++++ Input records ++++

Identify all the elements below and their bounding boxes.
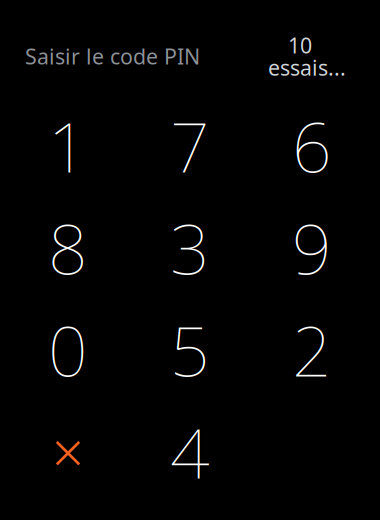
button[interactable]: 3	[129, 197, 251, 299]
button[interactable]: 4	[129, 401, 251, 503]
button[interactable]: 1	[7, 95, 129, 197]
staticText: 4	[170, 406, 210, 498]
staticText: 3	[170, 202, 210, 294]
button[interactable]: 5	[129, 299, 251, 401]
button[interactable]: Delete	[7, 401, 129, 503]
staticText: 7	[170, 100, 210, 192]
staticText: 9	[292, 202, 332, 294]
staticText: 10	[288, 31, 312, 59]
staticText: 6	[292, 100, 332, 192]
staticText: 2	[292, 304, 332, 396]
staticText: 8	[48, 202, 88, 294]
staticText: 1	[48, 100, 88, 192]
staticText: 0	[48, 304, 88, 396]
staticText: Saisir le code PIN	[25, 42, 200, 70]
button[interactable]: 8	[7, 197, 129, 299]
button[interactable]: 0	[7, 299, 129, 401]
button[interactable]: 2	[251, 299, 373, 401]
button[interactable]: 9	[251, 197, 373, 299]
staticText: essais...	[268, 53, 346, 82]
button[interactable]: 6	[251, 95, 373, 197]
staticText: 5	[170, 304, 210, 396]
button[interactable]: 7	[129, 95, 251, 197]
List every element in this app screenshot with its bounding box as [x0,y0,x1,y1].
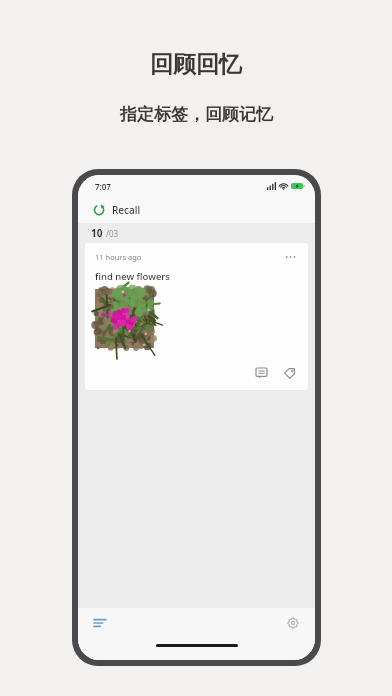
other: Recall refresh [93,204,105,216]
button[interactable]: 11 hours ago [85,243,308,390]
staticText: 7:07 [95,181,111,192]
button[interactable]: List [88,611,112,635]
staticText: Recall [112,203,141,217]
staticText: 指定标签，回顾记忆 [120,104,273,125]
button[interactable]: Settings [281,611,305,635]
button[interactable]: More options [282,251,298,263]
staticText: 回顾回忆 [150,50,242,79]
staticText: 11 hours ago [95,252,142,262]
staticText: find new flowers [95,270,170,283]
button[interactable]: Recall refresh [78,197,315,223]
staticText: 10 [91,226,103,240]
staticText: /03 [106,228,119,239]
button[interactable]: Comment [252,364,270,382]
button[interactable]: Tag [280,364,298,382]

++++

In the data above, how many lines contain the string "List"? Answer with the number only.

2